SAN FRANCISCO—Intel is unfolding its plan to help create a new class of small and inexpensive mobile computers it calls "ultramobile PCs."
The chip maker on March 7 said ultramobile PCs or UMPCs represent a category of computers, due this quarter, which will be handy for businesses whose workers shuffle packages or stock shelves. It is also made for young students or consumers who simply want to stay connected, view a movie or listen to music, but leave their laptops at home.
Thus, the ultramobile PC platform—an effort which Intel is working on in parallel with Microsoft—will serve as the hardware that underlies the new class of devices by granting a new hardware platform.

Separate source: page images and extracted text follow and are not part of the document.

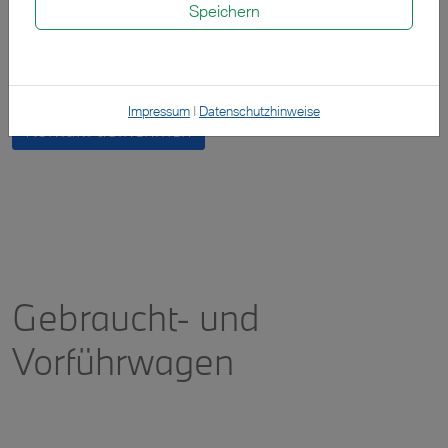
Speichern
Probefahrt vereinbaren
Impressum
|
Datenschutzhinweise
Kontakt aufnehmen
Gebraucht- und
Vorführwagen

Microsoft, which has not announced its plans yet for the devices, but has teased interested parties with its so-called Origami project, is expected to provide the software interface for the new devices.
"The problem that the PC has had, even a notebook, is that its too large to carry with you" all the time, said Sean Maloney, general manager of Intels Mobility Group, in a keynote address at the companys spring Developer Forum, here, on March 7.
Indeed, "the opportunity is in the in-between," said Mooly Eden, general manager of Intels Mobility Group, in an IDF session. "In the in-between theres the opportunity for a new category that will not necessarily … replace the cellular phone or replace the notebook."
Therefore, the chip maker set out to create a platform which would allow smaller computers to still run full versions of operating systems such as Microsofts Windows XP.
The first such platform, set to be present in devices that come out this quarter, centers on a low-power Pentium M chip, which consumes about 5 watts of power.
But Intel has also been working with other hardware makers, such as companies who make GPS chips, to ensure that their products will work well with the platform, one Intel executive said.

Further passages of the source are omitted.